The General Sports and Entertainment (GSE) group have bought 93 per cent of Derby, and say they aim to make the club a "global brand", but insist the identity of the consortium who have put up the money for the purchase must remain secret for the time being.
Derby chairman Adam Pearson, who will retain a seven per cent shareholding and position as chairman of football operations, said they were using Aston Villa - now owned by American tycoon Randy Lerner - as the model rather than Liverpool where Tom Hicks and George Gillett have just taken on £350million debts.
"When you are injecting debt into an institution that is Liverpool football club you are going to have problems. This is a completely contrary route to that.
"This is a cash deal injected into the football club, some will be spent on the team and some on the club. It's a positive deal and very different to the Liverpool deal."

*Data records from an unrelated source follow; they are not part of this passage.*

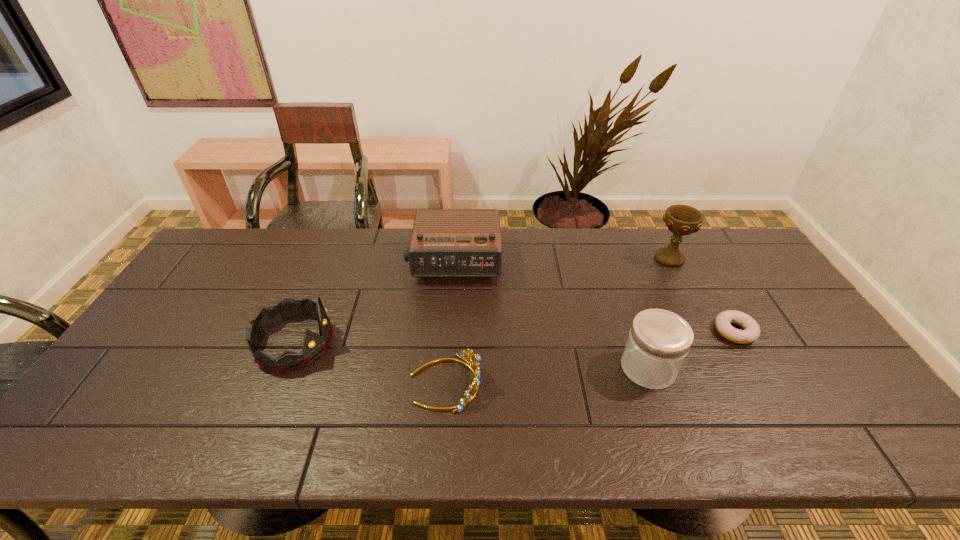 This screenshot has width=960, height=540. Identify the location of unoccupied position between the leftmost object and the fifth tallest object. (370, 363).

Where is `free space between the chalice and the shorter tiara`? The width and height of the screenshot is (960, 540). free space between the chalice and the shorter tiara is located at coordinates (558, 321).

Find the location of `free area in between the shortest object and the leftmost object`. free area in between the shortest object and the leftmost object is located at coordinates [515, 337].

Locate an element on the screen. The width and height of the screenshot is (960, 540). free space between the second shortest object and the chalice is located at coordinates click(558, 321).

Find the location of `unoccupied area between the taller tiara and the shortest object`. unoccupied area between the taller tiara and the shortest object is located at coordinates (515, 337).

Image resolution: width=960 pixels, height=540 pixels. In order to click on empty space that is in between the chalice and the radio receiver in this screenshot , I will do `click(563, 260)`.

I want to click on vacant space that is in between the left tiara and the chalice, so click(x=482, y=301).

At what (x,y) coordinates should I click in order to perform the action: click on vacant area between the chalice and the taller tiara. Please return your answer as a coordinate pair (x, y). The image size is (960, 540). Looking at the image, I should click on (482, 301).

Locate an element on the screen. vacant space in between the radio receiver and the doughnut is located at coordinates (594, 296).

Identify which object is the fifth nearest to the shortest object. Please provide its 2D coordinates. Your answer should be formatted as a tuple, i.e. [(x, y)], where the tuple contains the x and y coordinates of a point satisfying the conditions above.

[(314, 346)]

GSE president Andrew Appleby insisted they had every intention of being transparent for the fans but could not reveal his backers at the moment.
He also said they would not follow the Glazers' lead at Manchester United and push up ticket prices.
Appleby, who has been heavily involved with Detroit Pistons NBA team in the past, said: "In time we may chose to do so but the deal has been put together over the last few months and at this point the investors wish to remain confidential.
"I hope we don't have anything to worry about in relation to the supporters. One of the things that has made us successful as a company is being transparent.
"We have the backing and the relationships and the marketing expertise to take this club to a new level.
"If we build this Derby brand to become a global, iconic brand it will open up new revenue streams and make this club even more successful."
Tom Glick, a former chief marketing officer for the New Jersey Nets basketball team is to be brought in as a new president and chief executive and is moving his family from the USA to Derby.
Another GSE affiliate, Tim Hinchey, will move to Pride Park as an executive vice-president. He is a former vice-president of the Charlotte Bobcats, another NBA franchise.
Appleby accepted Derby faced a tough task to avoid relegation but said they were taking a long-term view.
He added: "If we can build on its strong foundations there's no reason why Derby cannot be a perennial Premier League club.
"We are excited about this opportunity and impressed by the club's potential."